I'm stumped by a 400-status when using the Google Docs API to write certain Unicode characters to a Google Doc:
HttpError: https://docs.googleapis.com/v1/documents/xxxxxxxxx:batchUpdate?alt=json returned "Invalid requests[0].insertText: The insertion index cannot be within a grapheme cluster.">
I've managed to boil this down to its smallest example.
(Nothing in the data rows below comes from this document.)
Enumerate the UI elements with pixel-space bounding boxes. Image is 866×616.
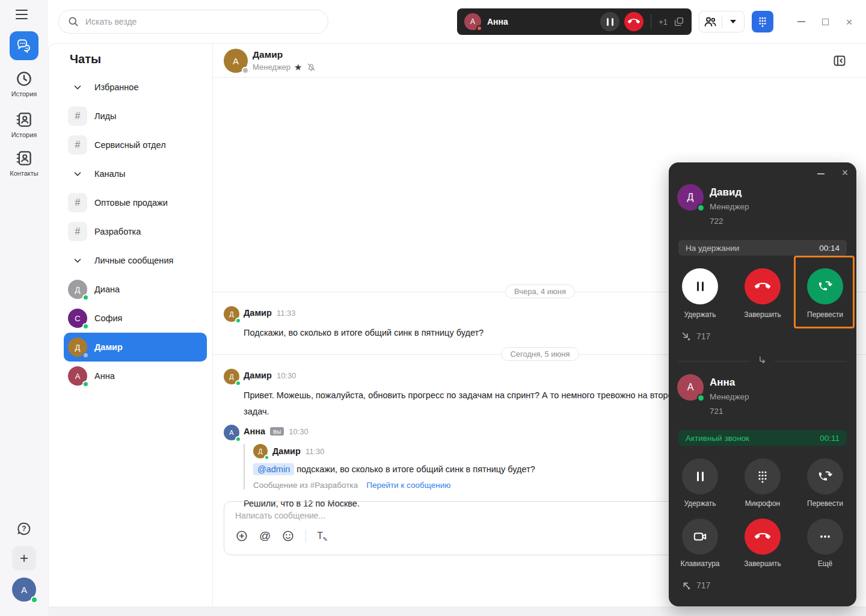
message-author[interactable]: Дамир — [244, 371, 272, 380]
hold-call-button[interactable] — [600, 12, 619, 31]
online-status-dot — [82, 294, 89, 301]
button-label: Перевести — [794, 310, 856, 319]
dm-anna[interactable]: А Анна — [64, 362, 207, 390]
date-divider-label: Сегодня, 5 июня — [501, 347, 579, 361]
hold-button[interactable] — [682, 458, 718, 494]
local-party-name: Анна — [710, 377, 735, 389]
pop-out-icon[interactable] — [674, 16, 684, 27]
section-favorites[interactable]: Избранное — [64, 73, 207, 102]
channel-service-dept[interactable]: # Сервисный отдел — [64, 131, 207, 159]
conversation-avatar[interactable]: A — [224, 49, 248, 73]
you-badge: вы — [270, 427, 284, 436]
dm-sofia[interactable]: С София — [64, 304, 207, 333]
dm-label: Дамир — [94, 342, 123, 352]
emoji-icon[interactable] — [281, 529, 295, 543]
mention-chip[interactable]: @admin — [253, 463, 294, 475]
divider — [651, 14, 651, 29]
online-status-dot — [235, 380, 241, 386]
remote-party-role: Менеджер — [710, 202, 749, 211]
add-button[interactable]: + — [12, 546, 36, 570]
avatar-initial: A — [21, 585, 27, 595]
arrow-outgoing-icon — [681, 580, 692, 591]
avatar[interactable]: Д — [224, 306, 239, 322]
dialpad-icon — [757, 16, 769, 28]
transfer-button[interactable] — [807, 268, 843, 304]
caller-number-row: 717 — [681, 580, 710, 591]
channel-label: Сервисный отдел — [94, 140, 166, 150]
panel-close-icon[interactable]: × — [840, 167, 850, 178]
sidebar-item-label: Контакты — [10, 170, 38, 177]
quote-author: Дамир — [272, 446, 301, 456]
hash-icon: # — [68, 193, 87, 212]
message-time: 10:30 — [289, 427, 309, 436]
more-button[interactable] — [807, 519, 843, 555]
global-search[interactable] — [58, 10, 328, 34]
text-format-icon[interactable]: T✎ — [317, 531, 323, 541]
corner-down-right-icon — [757, 355, 769, 367]
section-channels[interactable]: Каналы — [64, 159, 207, 188]
help-icon[interactable]: ? — [16, 521, 32, 537]
end-call-button[interactable] — [745, 519, 781, 555]
profile-avatar[interactable]: A — [12, 578, 36, 602]
search-input[interactable] — [85, 17, 319, 26]
favorite-star-icon[interactable]: ★ — [294, 63, 302, 72]
button-label: Удержать — [669, 310, 731, 319]
end-call-button[interactable] — [624, 12, 643, 31]
sidebar-item-contacts[interactable]: Контакты — [0, 149, 48, 177]
channel-wholesale[interactable]: # Оптовые продажи — [64, 188, 207, 217]
transfer-divider — [678, 354, 847, 368]
message-author[interactable]: Дамир — [244, 308, 272, 318]
avatar[interactable]: Д — [224, 369, 239, 384]
two-users-icon — [703, 14, 717, 29]
channel-label: Лиды — [94, 111, 117, 121]
channel-development[interactable]: # Разработка — [64, 217, 207, 246]
window-maximize-button[interactable] — [819, 16, 831, 28]
pause-icon — [697, 282, 704, 291]
channel-leads[interactable]: # Лиды — [64, 102, 207, 131]
section-label: Избранное — [94, 82, 138, 92]
avatar: Д — [253, 444, 268, 458]
dropdown-button[interactable] — [722, 11, 745, 32]
sidebar-item-chats[interactable] — [10, 31, 38, 60]
avatar[interactable]: А — [224, 425, 239, 440]
mention-icon[interactable]: @ — [259, 529, 271, 543]
status-label: На удержании — [686, 244, 739, 253]
hold-status-bar: На удержании 00:14 — [678, 240, 847, 256]
chevron-down-icon — [68, 251, 87, 270]
go-to-message-link[interactable]: Перейти к сообщению — [366, 481, 450, 490]
conversation-role: Менеджер — [253, 63, 290, 72]
sidebar-item-label: История — [11, 131, 37, 138]
dm-diana[interactable]: Д Диана — [64, 275, 207, 304]
attach-icon[interactable] — [235, 529, 248, 543]
end-call-button[interactable] — [745, 268, 781, 304]
dm-label: Диана — [94, 285, 120, 294]
transfer-button[interactable] — [807, 458, 843, 494]
local-party-extension: 721 — [710, 407, 723, 416]
quote-text: подскажи, во сколько в итоге общий синк … — [296, 464, 535, 474]
transfer-target-number: 717 — [696, 331, 710, 341]
dialpad-button[interactable] — [752, 11, 773, 32]
call-timer: 00:14 — [819, 244, 840, 253]
hold-button[interactable] — [682, 268, 718, 304]
bell-muted-icon[interactable] — [306, 62, 316, 72]
dm-damir-selected[interactable]: Д Дамир — [64, 333, 207, 362]
window-minimize-button[interactable] — [795, 16, 807, 28]
avatar: Д — [68, 280, 87, 299]
sidebar-item-history-calls[interactable]: История — [0, 70, 48, 97]
section-direct-messages[interactable]: Личные сообщения — [64, 246, 207, 275]
members-button[interactable] — [699, 11, 722, 32]
collapse-panel-icon[interactable] — [832, 54, 847, 68]
chevron-down-icon — [730, 20, 736, 23]
message-author[interactable]: Анна — [244, 427, 265, 436]
window-close-button[interactable]: × — [843, 16, 855, 28]
active-call-bar[interactable]: А Анна +1 — [457, 8, 692, 35]
sidebar-item-history-contacts[interactable]: История — [0, 111, 48, 138]
keyboard-button[interactable] — [682, 519, 718, 555]
panel-minimize-button[interactable] — [815, 168, 826, 179]
section-label: Личные сообщения — [94, 256, 173, 265]
avatar: Д — [68, 337, 87, 357]
microphone-button[interactable] — [745, 458, 781, 494]
sidebar-item-label: История — [11, 90, 37, 97]
remote-party-name: Давид — [710, 186, 742, 199]
hamburger-menu-icon[interactable] — [16, 7, 32, 22]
The routine below attempts to insert (in order):
- The string of Thai characters
'ถ้ามีลูกแล้วไม่ส่งเรียนพิเศษอะไรเลย จะเป็นอะไรไหมครับ' - A newline, above/before the string above
Code:
from google.oauth2.service_account import Credentials
from googleapiclient.discovery import build
SCOPES = [
"https://www.googleapis.com/auth/documents",
"https://www.googleapis.com/auth/drive",
"https://www.googleapis.com/auth/drive.file",
"https://www.googleapis.com/auth/drive.appdata",
"https://www.googleapis.com/auth/drive.metadata",
]
credentials = Credentials.from_service_account_file("data/gdocscredentials.json", scopes=SCOPES)
svc = build("docs", "v1", credentials=credentials).documents()
requests = [
{
"insertText": {
"location": {
# The zero-based index, in UTF-16 code units
"index": 1
},
"text": "ถ้ามีลูกแล้วไม่ส่งเรียนพิเศษอะไรเลย จะเป็นอะไรไหมครับ"
}
},
{"insertText": {"location": {"index": 1}, "text": "\n"}}
]
svc.batchUpdate(
documentId="xxxxxxxxx",
body={"requests": requests}
).execute()
So, the error alludes to the Thai string containing (or being) a grapheme cluster. The docs refer to this:
The API may implicitly adjust the location to prevent insertions within Unicode grapheme clusters. When this happens, the text is inserted immediately after the grapheme cluster.
How do I properly correct this error?
Google mentions that indexes are measured in UTF-16 code units. But that doesn't seem like it should matter here since this code snippet is using the 'work backwards' approach that is itself recommended by the same documentation page.